MPAA Rated: PG-13 for some language
Running Time: 98 min.

Cast: Peter Mullan, Brenda Blethyn, Sean McGinley, Jamie Sives, Ron Cook, Benedict Wong, Jodhi May, Billy Boyd, Anne Marie Timoney
Director: Gaby Dellal
Screenplay: Alex Rose
Review published July 29, 2006

Set in Glasgow, Scotland, On a Clear Day stars Peter Mullan (Trainspotting, Session 9) as Frank, a hard working husband and father struggling to make ends meet after losing his longtime job that required 12-hour workdays, and consequently, little time to spend with his wife (Blethyn, A River Runs Through It) and family.  After being made redundant, Frank finds seeking a new career to be too traumatic to bear, resulting in a nervous breakdown, leaving his wife to fetch a job for herself to support them.  After a short cruise to relax, Frank redirects his focus in life to pursue what many feel is a crazy dream: to swim across the English Channel separating England and France.  

There’s little more to the story than one man trying to sublimate everything that has given him anguish in life into one major accomplishment.  Given that it’s another “career change” comic drama made in the style that many such feel-good films have been made since The Full Monty, we pretty much know what to expect from this simple tale of one man’s obsession in making something of himself after everyone tells him he won’t amount to much. Joining the ranks of such films as Calendar Girls, Brassed Off, Greenfingers and Kinky Boots, there are enough of these formula films to justify that video stores create a new genre section just for feel-good films about wash-ups finding redemption through frivolous pursuits.    

First-time screenwriter Alex Rose’s plot might have come off as too manipulative if in the wrong hands, but director Gaby Dellal brings out the humanity in the tale without becoming overly sticky or maudlin.  The excellent cinematography by frequent Dellal collaborator David Johnson (Alien vs. Predator, An Ideal Husband) helps, especially in capturing the outdoor elegance of the ocean and beaches in all their tranquil beauty.  
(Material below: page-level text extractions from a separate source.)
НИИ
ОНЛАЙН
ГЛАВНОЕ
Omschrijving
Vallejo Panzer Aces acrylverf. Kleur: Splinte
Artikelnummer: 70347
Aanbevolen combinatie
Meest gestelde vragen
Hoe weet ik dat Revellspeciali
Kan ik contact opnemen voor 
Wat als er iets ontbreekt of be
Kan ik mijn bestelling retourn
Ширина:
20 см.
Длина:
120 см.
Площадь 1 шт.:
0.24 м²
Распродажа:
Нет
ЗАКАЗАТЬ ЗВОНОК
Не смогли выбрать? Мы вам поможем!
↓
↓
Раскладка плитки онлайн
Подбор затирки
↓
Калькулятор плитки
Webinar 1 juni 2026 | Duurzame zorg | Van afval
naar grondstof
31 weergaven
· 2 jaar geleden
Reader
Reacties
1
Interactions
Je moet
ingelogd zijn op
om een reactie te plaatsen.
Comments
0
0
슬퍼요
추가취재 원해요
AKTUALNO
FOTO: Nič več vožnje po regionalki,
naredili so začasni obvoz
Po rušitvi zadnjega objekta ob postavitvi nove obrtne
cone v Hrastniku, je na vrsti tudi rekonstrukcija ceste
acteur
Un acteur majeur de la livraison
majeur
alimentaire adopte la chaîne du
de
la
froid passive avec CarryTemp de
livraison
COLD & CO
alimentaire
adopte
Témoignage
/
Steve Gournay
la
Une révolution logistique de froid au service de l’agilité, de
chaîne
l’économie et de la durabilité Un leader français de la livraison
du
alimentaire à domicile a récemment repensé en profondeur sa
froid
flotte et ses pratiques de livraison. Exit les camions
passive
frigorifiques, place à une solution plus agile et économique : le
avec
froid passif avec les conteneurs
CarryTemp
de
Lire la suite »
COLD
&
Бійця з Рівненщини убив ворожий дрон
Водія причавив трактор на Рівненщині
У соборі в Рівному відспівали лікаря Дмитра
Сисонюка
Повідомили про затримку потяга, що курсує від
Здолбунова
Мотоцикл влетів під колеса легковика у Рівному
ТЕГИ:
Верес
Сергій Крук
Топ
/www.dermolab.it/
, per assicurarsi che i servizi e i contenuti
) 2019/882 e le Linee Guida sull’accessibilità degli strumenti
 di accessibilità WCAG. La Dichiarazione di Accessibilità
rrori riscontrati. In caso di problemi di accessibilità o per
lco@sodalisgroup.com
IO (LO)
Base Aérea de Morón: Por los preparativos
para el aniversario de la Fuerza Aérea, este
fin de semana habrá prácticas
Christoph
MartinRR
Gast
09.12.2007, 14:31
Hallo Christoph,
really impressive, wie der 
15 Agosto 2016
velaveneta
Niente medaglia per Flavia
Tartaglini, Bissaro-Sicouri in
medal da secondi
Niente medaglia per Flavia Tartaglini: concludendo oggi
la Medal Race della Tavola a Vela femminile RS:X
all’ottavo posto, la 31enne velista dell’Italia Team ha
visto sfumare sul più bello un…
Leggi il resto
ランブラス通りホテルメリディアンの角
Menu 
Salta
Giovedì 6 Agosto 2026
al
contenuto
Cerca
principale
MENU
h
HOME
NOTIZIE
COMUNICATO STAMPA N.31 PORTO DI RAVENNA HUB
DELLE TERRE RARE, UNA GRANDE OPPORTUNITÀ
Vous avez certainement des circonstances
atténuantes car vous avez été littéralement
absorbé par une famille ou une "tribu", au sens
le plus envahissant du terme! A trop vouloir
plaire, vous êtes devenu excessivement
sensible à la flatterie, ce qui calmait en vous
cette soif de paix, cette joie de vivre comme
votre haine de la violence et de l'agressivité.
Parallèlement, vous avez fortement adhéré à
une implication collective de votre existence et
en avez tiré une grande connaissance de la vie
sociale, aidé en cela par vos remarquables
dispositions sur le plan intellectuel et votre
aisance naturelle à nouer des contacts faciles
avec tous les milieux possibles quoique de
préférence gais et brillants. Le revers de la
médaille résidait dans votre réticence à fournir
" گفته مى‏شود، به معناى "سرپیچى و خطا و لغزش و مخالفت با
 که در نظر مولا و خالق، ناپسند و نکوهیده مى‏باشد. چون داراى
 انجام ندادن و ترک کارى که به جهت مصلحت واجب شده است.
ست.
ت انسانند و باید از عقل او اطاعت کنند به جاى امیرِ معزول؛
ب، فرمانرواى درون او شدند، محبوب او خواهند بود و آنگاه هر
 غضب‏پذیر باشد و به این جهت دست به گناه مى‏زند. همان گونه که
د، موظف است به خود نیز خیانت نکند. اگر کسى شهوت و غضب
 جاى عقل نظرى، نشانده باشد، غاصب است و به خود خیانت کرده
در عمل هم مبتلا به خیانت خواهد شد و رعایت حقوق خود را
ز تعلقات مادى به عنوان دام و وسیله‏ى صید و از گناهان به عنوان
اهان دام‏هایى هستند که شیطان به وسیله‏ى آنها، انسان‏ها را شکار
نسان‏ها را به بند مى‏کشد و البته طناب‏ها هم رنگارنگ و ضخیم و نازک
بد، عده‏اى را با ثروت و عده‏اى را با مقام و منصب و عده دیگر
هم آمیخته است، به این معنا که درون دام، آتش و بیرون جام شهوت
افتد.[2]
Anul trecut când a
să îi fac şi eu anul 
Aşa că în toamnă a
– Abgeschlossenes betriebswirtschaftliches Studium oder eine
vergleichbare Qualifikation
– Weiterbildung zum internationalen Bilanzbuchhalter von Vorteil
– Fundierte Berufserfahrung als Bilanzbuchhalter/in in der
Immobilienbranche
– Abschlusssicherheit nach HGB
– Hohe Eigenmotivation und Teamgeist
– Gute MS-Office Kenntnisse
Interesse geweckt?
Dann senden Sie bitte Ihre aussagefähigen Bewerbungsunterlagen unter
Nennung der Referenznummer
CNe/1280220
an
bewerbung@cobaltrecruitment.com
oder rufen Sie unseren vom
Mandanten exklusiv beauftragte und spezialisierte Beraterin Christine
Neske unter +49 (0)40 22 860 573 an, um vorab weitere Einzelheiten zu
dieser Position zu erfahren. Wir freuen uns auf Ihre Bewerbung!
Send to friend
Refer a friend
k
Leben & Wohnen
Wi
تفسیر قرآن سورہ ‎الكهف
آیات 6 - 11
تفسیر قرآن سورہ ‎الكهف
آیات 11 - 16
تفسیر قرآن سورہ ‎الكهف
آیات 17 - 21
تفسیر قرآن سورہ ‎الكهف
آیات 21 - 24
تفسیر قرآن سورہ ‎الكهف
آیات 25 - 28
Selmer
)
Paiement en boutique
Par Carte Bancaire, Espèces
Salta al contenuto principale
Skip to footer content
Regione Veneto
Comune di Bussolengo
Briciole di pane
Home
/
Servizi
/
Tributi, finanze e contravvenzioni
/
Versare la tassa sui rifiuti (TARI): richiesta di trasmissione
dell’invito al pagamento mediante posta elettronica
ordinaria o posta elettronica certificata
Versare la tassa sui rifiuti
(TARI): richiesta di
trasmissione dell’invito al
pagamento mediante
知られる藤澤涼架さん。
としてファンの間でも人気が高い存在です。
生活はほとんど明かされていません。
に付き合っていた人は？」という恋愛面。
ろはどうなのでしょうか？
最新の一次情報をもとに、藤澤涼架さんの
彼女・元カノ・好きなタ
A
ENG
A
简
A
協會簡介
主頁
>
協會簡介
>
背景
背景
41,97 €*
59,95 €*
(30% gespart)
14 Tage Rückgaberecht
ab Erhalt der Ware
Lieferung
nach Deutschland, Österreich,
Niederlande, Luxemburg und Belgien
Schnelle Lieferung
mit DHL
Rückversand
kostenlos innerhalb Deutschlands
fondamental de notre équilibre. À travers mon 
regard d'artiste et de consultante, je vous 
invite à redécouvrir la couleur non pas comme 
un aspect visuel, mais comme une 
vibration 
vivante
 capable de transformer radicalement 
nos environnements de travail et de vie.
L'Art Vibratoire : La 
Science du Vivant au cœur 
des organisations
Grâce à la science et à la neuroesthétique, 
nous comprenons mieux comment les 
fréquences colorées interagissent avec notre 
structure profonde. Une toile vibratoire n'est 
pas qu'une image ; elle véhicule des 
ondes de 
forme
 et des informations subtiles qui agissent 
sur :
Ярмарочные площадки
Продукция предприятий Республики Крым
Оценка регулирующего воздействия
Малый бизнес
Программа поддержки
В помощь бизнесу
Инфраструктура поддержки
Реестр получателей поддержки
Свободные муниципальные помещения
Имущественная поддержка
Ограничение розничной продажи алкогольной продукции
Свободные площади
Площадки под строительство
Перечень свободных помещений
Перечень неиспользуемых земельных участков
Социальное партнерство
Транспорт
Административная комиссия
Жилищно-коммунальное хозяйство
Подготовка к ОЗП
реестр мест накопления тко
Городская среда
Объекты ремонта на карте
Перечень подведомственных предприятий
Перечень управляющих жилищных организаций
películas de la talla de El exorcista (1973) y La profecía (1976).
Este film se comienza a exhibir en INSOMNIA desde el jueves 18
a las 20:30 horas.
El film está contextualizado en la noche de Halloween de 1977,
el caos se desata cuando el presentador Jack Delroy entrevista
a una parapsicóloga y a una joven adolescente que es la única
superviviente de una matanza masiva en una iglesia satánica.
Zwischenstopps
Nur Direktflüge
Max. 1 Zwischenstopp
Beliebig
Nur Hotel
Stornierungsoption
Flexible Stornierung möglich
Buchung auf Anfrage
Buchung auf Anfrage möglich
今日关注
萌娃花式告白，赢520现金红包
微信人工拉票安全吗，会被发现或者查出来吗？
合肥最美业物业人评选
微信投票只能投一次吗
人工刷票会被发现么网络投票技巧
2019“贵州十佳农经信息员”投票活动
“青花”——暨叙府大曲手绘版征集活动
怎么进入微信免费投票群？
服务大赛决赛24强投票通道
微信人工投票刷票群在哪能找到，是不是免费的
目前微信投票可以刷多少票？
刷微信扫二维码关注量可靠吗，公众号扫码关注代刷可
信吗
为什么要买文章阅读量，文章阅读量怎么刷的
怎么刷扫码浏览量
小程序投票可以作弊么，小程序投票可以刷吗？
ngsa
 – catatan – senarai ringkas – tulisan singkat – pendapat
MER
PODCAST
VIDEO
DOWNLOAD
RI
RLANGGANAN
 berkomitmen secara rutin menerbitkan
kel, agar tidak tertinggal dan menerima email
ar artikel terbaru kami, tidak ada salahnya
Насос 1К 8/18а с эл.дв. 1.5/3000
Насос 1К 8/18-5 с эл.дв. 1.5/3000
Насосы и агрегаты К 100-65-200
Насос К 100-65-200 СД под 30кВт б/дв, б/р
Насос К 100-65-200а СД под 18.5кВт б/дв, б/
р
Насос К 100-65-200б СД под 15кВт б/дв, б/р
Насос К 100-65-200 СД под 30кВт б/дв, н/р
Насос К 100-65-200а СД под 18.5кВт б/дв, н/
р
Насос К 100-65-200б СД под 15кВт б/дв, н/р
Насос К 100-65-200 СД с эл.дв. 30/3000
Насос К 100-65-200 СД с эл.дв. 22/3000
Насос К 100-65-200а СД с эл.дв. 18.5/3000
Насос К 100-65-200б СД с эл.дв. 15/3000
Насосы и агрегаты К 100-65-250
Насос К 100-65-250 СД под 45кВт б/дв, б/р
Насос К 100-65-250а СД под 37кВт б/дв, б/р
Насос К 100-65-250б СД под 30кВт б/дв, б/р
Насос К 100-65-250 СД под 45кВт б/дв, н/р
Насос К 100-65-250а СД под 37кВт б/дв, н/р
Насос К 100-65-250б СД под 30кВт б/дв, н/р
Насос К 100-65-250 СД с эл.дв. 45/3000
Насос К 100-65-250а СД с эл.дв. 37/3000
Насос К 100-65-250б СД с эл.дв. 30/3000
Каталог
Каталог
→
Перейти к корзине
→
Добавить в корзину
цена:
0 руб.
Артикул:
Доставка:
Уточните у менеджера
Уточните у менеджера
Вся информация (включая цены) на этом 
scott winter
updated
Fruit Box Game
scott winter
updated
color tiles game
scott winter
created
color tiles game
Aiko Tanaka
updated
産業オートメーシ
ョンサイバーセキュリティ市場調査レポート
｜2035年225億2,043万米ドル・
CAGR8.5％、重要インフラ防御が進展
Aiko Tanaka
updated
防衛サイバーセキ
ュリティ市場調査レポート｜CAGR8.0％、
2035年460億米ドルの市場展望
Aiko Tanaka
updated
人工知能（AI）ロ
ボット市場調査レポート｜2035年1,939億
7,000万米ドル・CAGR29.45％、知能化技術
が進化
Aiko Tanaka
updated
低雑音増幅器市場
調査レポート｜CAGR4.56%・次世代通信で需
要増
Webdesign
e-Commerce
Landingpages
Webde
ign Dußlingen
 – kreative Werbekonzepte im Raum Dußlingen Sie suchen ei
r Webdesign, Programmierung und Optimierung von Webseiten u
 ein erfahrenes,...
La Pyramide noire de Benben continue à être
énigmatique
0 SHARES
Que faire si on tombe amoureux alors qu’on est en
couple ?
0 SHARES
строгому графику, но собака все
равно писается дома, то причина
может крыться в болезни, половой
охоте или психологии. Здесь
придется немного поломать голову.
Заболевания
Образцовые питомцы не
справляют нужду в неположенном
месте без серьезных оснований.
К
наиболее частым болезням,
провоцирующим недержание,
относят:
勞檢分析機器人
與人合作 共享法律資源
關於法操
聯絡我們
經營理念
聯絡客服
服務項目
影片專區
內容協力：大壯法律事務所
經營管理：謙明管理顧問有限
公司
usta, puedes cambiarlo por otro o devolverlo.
The flashbacks to events that took place in the past do lend a bit of an explanation as to Frank’s determination to pursue an outwardly pointless endeavor, although these tend to be some of the moments where Dellal loses that sure hand on the tone of the film, giving us the shaken up state of mind that Frank is feeling in an all-too-obvious fashion.  The side stories involving Frank’s friends are played up for cuteness or humor value, but outside of lightening the mood of the overall piece, they serve no actual purpose to the story or themes.

On a Clear Day is thoughtful and sentimental enough to please audiences looking for something uplifting, but, like Frank, it is redundant to a large degree.  Still, it hits its marks more often than not, and the quirky characterizations make for an easy watch, so long as you aren’t expecting the impact of the story to be life altering.  The profound moments aren’t explored with enough depth to have most audiences truly moved, but the happier parts are presented richly enough to leave you smiling once it concludes.